### [About this exercise]
Where in the data below does the word "индекс" appear? Copy every line that has it.

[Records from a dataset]

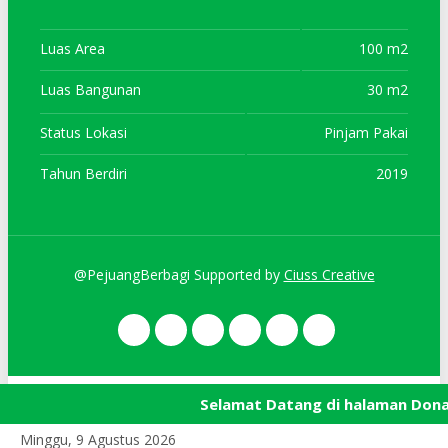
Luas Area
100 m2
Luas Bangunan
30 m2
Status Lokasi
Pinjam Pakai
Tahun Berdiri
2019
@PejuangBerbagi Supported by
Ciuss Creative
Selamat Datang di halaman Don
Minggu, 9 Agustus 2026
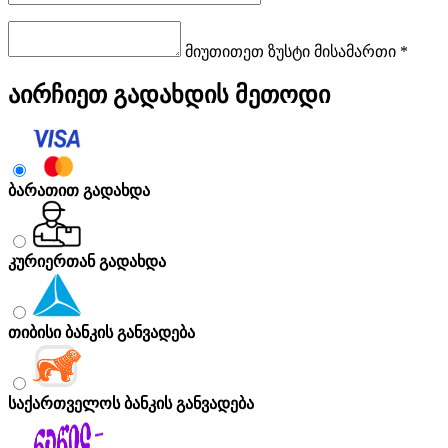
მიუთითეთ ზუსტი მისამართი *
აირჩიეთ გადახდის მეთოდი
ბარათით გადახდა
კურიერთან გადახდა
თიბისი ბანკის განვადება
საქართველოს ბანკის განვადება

--

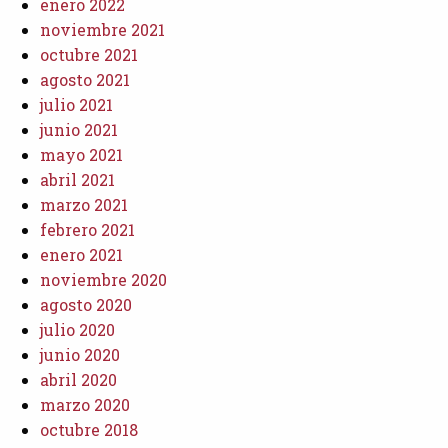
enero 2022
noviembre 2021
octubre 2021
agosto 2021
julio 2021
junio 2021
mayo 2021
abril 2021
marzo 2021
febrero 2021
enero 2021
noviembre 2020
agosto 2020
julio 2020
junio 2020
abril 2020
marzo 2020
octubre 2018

==

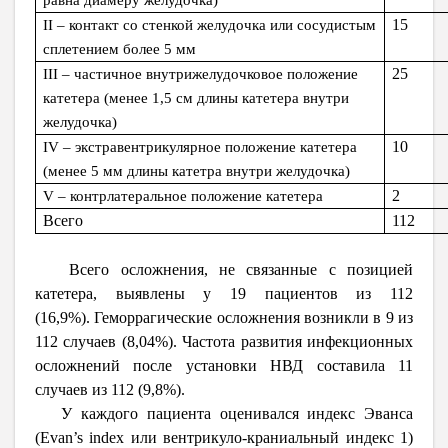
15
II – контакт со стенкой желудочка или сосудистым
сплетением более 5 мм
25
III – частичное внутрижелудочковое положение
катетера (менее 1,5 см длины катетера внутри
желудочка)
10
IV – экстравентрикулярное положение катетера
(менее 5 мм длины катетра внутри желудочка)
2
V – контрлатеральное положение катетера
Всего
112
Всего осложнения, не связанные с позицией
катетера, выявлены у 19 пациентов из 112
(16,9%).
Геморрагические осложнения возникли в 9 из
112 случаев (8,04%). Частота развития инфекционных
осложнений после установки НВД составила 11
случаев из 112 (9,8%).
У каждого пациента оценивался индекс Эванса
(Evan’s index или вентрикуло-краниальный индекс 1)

### [Response for this exercise]
У каждого пациента оценивался индекс Эванса
(Evan’s index или вентрикуло-краниальный индекс 1)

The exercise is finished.